**PROBLEM DESCRIPTION:**
Count the lines below containing "uniqueMember"; state the number only.

**EXTRACTED INFORMATION:**
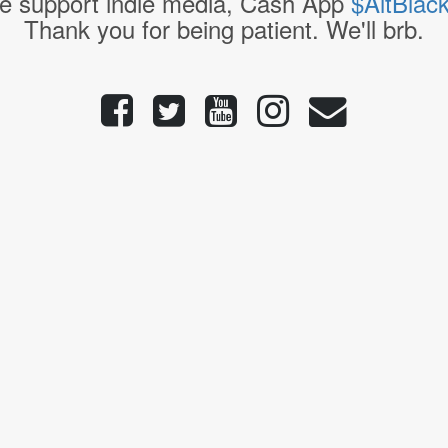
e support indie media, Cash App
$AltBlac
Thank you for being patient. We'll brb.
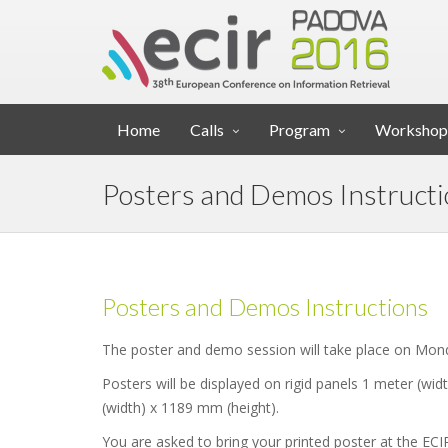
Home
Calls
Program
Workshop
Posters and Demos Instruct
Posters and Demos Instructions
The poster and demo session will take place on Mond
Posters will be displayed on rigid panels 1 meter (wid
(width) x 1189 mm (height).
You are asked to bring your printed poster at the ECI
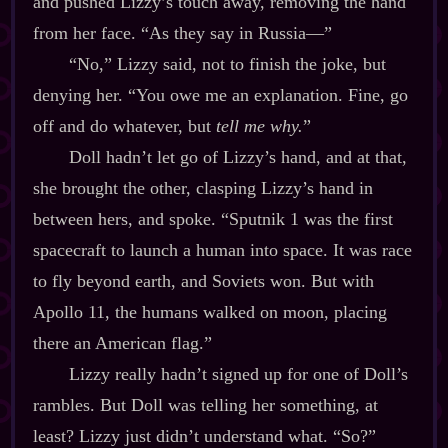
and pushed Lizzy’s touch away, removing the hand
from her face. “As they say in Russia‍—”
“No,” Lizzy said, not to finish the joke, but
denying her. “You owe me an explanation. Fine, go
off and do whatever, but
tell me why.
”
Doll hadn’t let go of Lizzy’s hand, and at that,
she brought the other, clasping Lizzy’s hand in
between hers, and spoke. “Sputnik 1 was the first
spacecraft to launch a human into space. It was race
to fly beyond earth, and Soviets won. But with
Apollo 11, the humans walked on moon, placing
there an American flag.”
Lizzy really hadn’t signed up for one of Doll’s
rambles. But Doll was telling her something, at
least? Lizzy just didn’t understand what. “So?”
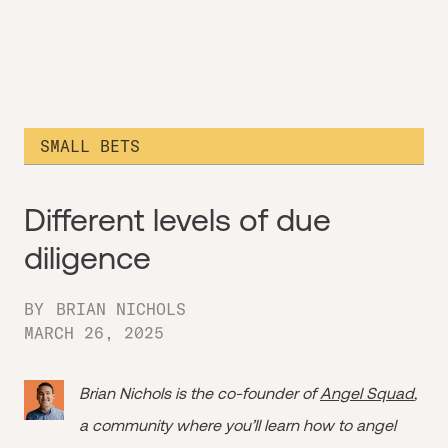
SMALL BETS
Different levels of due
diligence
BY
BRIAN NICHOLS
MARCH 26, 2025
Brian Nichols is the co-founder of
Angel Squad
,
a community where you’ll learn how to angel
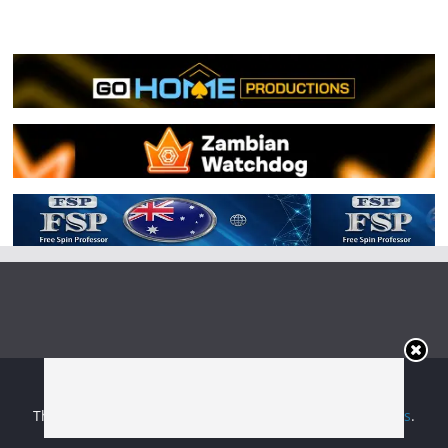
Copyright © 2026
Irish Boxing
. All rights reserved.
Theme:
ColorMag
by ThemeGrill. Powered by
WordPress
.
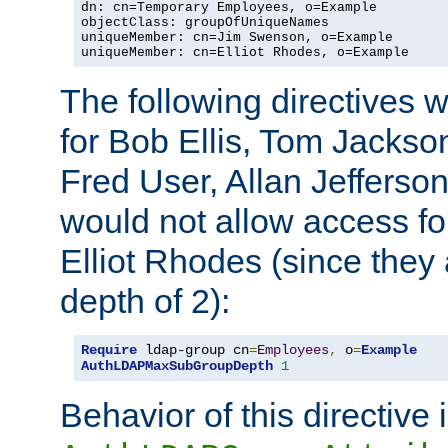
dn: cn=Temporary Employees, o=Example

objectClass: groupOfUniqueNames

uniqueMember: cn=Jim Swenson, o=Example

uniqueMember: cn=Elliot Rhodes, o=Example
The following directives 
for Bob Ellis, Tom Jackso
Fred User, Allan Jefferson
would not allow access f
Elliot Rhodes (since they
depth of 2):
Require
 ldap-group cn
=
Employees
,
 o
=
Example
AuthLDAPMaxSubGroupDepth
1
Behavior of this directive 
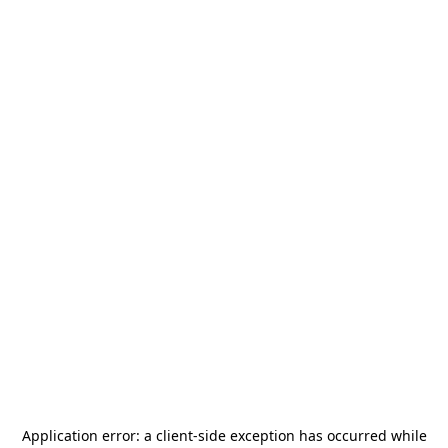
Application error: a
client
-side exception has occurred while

**PROBLEM SOLUTION:**
2